Soon we could hear the sound of vehicles zipping along Highway 7 and we knew we were close to the turn-around. This was the first time we have had to cross the river along the trail and the bridge offered a good vantage point for some lovely views of the lazy river. We made our way across the bridge, touched the sign post of the start/finish point of the last leg, and then headed back.
Shortly after turning around, we found a spot to sit and eat our lunch. During that brief stop, we encountered another hiker on the trail—a young woman out walking her dog—something she said that she did regularly along this section of the trail. She seemed just as surprised to see us as this does not seem to be a section of the trail that gets many passersby. So far, other than her and one other couple that we passed going the opposite direction that day, that has been the only other hikers we’ve seen.
Another visitor that we had during our break was this Praying Mantis. It seemed to have some kind of an affinity to me because no matter what I did to try and escape from it, it always found me yet again. Good thing I’m not too squeamish about things like that!
When we were almost back to the car, we came upon this little fellow, sunning himself on the trail. He was so small that we nearly stepped on him—good thing we didn’t!
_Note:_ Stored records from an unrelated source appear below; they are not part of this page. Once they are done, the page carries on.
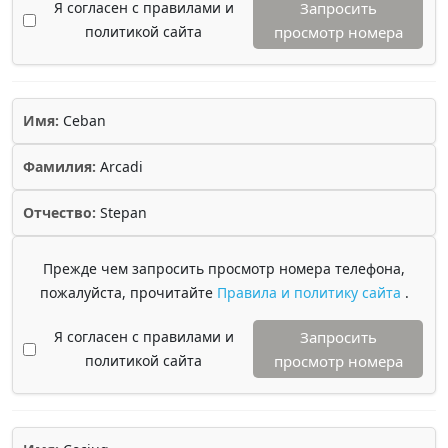
Я согласен с правилами и
Запросить
политикой сайта
просмотр номера
Имя:
Ceban
Фамилия:
Arcadi
Отчество:
Stepan
Прежде чем запросить просмотр номера телефона,
пожалуйста, прочитайте
Правила и политику сайта
.
Я согласен с правилами и
Запросить
политикой сайта
просмотр номера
If you look closely enough, you can see some of the river mud still caked on him. The Thames is home to the snapping turtle species—one that is listed as a “Species of Special Concern” due to its late breeding age and survival challenges for eggs and the hatched young. It’s always a good sign of health for a river when there are turtles; hopefully this is a sign of their comeback on the river.
Before finishing off this very long trek, we checked to see where we might possibly pick up the next leg, if we decide to start from this end. I felt tired after being out for almost 5 hours, but not as tired as I was after the first leg, which was much shorter. Perhaps I’m building up my hiker’s endurance factor? At any rate, exploring the TVT to this point in time has been rewarding on many levels indeed!